What data transfer rate can I get with an SSD and SATA system?

  • mans

    I am looking for a solution that can write around 120MB/sec continuously to an SSD drive. Can I get this data transfer rate?

    The drive can be formatted in FAT32 or EXT2, and I write to it for say 1 hour (or until it becomes full).

    Do you have any suggestion for a drive?

  • Answers
  • mtone

    The majority of modern SSDs of size 200GB and up (size affects write speed) can write over 200MB/sec sequentially, such as for copying files.

    If you're looking for a sustained 120MB/s of random/simultaneous writes, that is a different story, but you should probably explain your intended scenario in more detail.

  • Related Question

    windows 7 - How can I verify that my SSD is performing as it should?
  • Jon Skeet

    EDIT: Okay, so I've no idea what caused the change, but after trying loads of different things to work out what was wrong, I've rerun the WEI (about the 4th time in total) and the score has jumped to a far more respectable 7.3. I'm going to leave well alone now :)
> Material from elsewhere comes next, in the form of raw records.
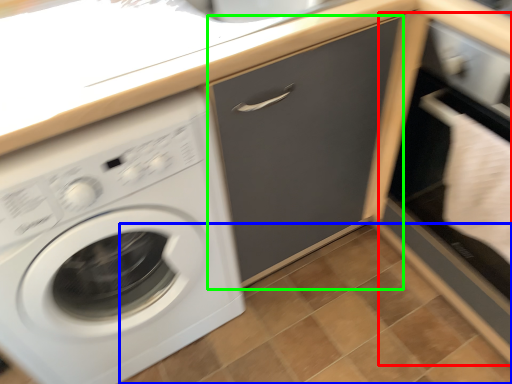 Question: Based on their relative distances, which object is farther from file cabinet (highlighted by a red box)? Choose from tile (highlighted by a blue box) and drawer (highlighted by a green box).

Choices:
 (A) tile
 (B) drawer

Answer: (A) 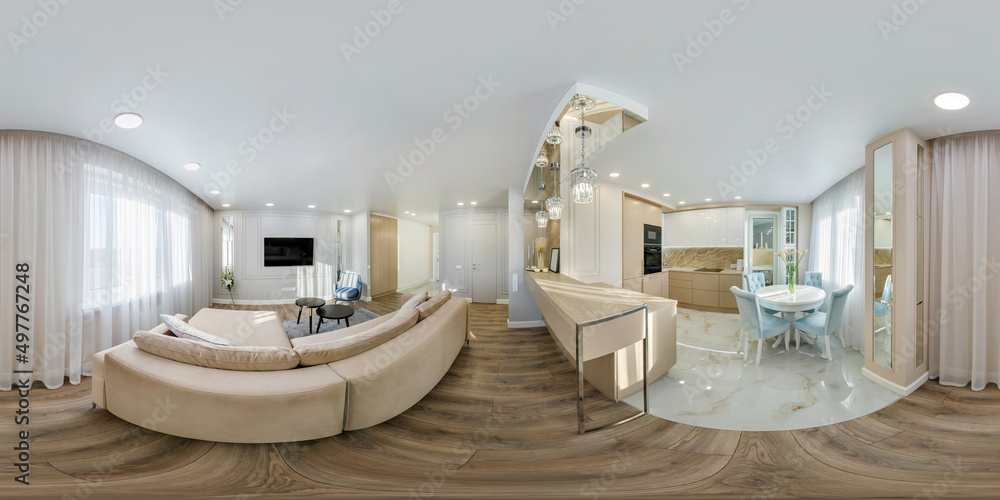 The image size is (1000, 500). I want to click on couch cushion, so click(x=257, y=360), click(x=335, y=341), click(x=433, y=308), click(x=418, y=301), click(x=183, y=332). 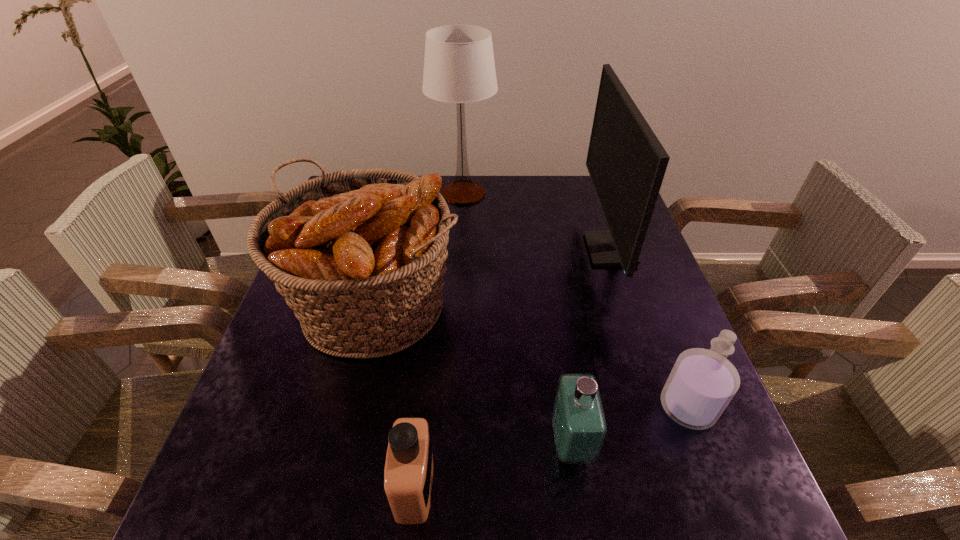 The height and width of the screenshot is (540, 960). I want to click on computer monitor situated at the right edge, so click(626, 162).

Locate an element on the screen. perfume at the right edge is located at coordinates [x=702, y=383].

You are a GUI agent. You are given a task and a screenshot of the screen. Output one action in this format:
    pyautogui.click(x=<x>, y=<y>)
    Task: Click on the object that is at the far right corner
    This screenshot has height=540, width=960.
    Given the screenshot: What is the action you would take?
    pyautogui.click(x=626, y=162)

Identify the location of vacant space at the near edge. (348, 536).

In the image, there is a desktop. Where is `free space at the right edge`? The image size is (960, 540). free space at the right edge is located at coordinates (669, 481).

Where is `vacant space at the far right corner`? The height and width of the screenshot is (540, 960). vacant space at the far right corner is located at coordinates (601, 215).

At what (x,y) coordinates should I click in order to perform the action: click on free space between the table lamp and the computer monitor. Please return your answer as a coordinate pair (x, y). This screenshot has height=540, width=960. Looking at the image, I should click on (537, 221).

You are a GUI agent. You are given a task and a screenshot of the screen. Output one action in this format:
    pyautogui.click(x=<x>, y=<y>)
    Task: Click on the empty space that is in between the fourth object from left to right and the computer monitor
    This screenshot has width=960, height=540.
    Given the screenshot: What is the action you would take?
    pyautogui.click(x=590, y=347)

In order to click on empty location between the rightmost perfume and the leftmost perfume in this screenshot , I will do `click(551, 446)`.

The image size is (960, 540). Identify the location of vacant area between the leftmost perfume and the computer monitor. (513, 367). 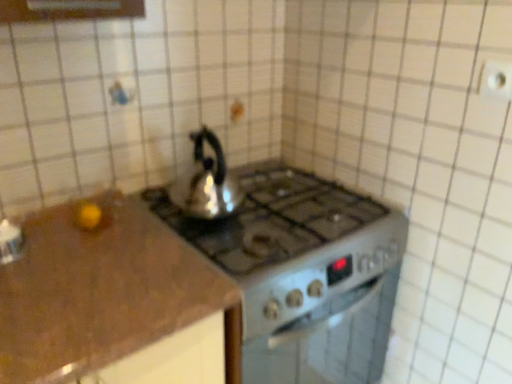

    I've got a brand new 256GB SSD (Crucial CT256M225) which should have stellar performance. However, on my (also brand new) Dell Studio 1557 with Windows 7 Professional 64 bit, it's only giving a performance index of 5.9. I realise the performance index should be taken with a bit of a pinch of salt, but I wonder whether something's wrong. Given this paragraph from this MSDN article on Windows 7, I'd expect to see a high 6.X or possible a 7.X figure:

    In Windows 7, there are new random read, random write and flush assessments. Better SSDs can score above 6.5 all the way to 7.9. To be included in that range, an SSD has to have outstanding random read rates and be resilient to flush and random write workloads.

    In the Beta timeframe of Windows 7, there was a capping of scores at 1.9, 2.9 or the like if a disk (SSD or HDD) didn’t perform adequately when confronted with our random write and flush assessments. Feedback on this was pretty consistent, with most feeling the level of capping to be excessive. As a result, we now simply restrict SSDs with performance issues from joining the newly added 6.0+ and 7.0+ ranges. SSDs that are not solid performers across all assessments effectively get scored in a manner similar to what they would have been in Windows Vista, gaining no Win7 boost for great random read performance.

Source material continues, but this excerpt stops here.